In the meantime, new attention is being given to how the reconditioning department can be evolved into a profit center for the dealership. That would be a novel perception of this operation, which increasing us automation and numbers-driven management is creating some remarkable and uncommon returns out of this traditional and somewhat haphazard assembly line.
An alternative in step with the times is to practice a Time-to-Market culture in your dealership that focuses on improving all recon processes – through recon, the service department, detail and sublets, to the used car manager and frontline – using lean manufacturing principles. We get into what some changes look like later in this article.
Let’s make money
What a Time-to-Market recon culture does for a dealership is get acquired and traded vehicles frontline ready faster, within three to five days. Many dealers believe they’re achieving this efficiency with a whiteboard, spreadsheet, and other tracking methodologies, but the fact is when Time-to-Market workflow software looks, their actual recon cycle can be eight to 12 days or more!

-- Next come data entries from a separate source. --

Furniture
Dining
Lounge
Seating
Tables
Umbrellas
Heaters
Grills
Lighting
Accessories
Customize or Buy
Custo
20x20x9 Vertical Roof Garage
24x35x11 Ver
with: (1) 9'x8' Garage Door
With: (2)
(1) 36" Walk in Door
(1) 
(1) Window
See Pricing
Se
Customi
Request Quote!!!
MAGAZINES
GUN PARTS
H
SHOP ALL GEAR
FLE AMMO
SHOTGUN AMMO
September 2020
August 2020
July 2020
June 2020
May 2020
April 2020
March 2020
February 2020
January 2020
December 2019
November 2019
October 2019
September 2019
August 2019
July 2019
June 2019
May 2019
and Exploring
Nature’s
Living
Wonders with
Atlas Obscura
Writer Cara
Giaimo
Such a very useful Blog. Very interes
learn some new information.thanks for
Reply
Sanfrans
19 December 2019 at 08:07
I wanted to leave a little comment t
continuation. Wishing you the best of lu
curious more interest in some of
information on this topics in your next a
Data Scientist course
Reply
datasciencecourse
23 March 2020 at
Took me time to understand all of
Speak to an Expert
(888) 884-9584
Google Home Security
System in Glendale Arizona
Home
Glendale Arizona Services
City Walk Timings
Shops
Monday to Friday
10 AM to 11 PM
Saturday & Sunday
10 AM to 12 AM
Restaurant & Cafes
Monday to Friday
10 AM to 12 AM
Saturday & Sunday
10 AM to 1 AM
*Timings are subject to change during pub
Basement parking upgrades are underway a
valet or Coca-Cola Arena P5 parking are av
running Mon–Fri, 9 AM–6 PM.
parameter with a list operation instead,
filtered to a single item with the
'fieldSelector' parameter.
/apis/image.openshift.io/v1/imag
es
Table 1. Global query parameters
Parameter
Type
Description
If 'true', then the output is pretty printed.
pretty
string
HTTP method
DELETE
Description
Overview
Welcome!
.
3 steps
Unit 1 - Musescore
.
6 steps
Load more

When you look closely at this process, you’ll see opportunity there – significant opportunity to flow eye-opening cost from the operation to your bottom line and outstanding opportunity to get vehicles frontline ready faster so you can retail them sooner and increase inventory turn – up to two additional turns per year!
According to our 20 Group clients and moderator experts, daily holding cost for the average dealership is $32 per vehicle per day based on the franchise and market area, NCM Associates tells us. Here’s the math: Shave six recon days off 100 units and the savings accrue to more than $19,000 a month or $230,400 a year! Is that worth getting excited about? Go here (https://www.rapidrecon.com/holding-cost/) to calculate the numbers for your store. Eliminate 2.5 days from you recon cycle and gain one additional inventory turn.
Benefits For Your Service Department
Here’s what Time-to-Market does for you:
- It defines the work to be done to achieve a particular outcome – and who is to do what, when and how.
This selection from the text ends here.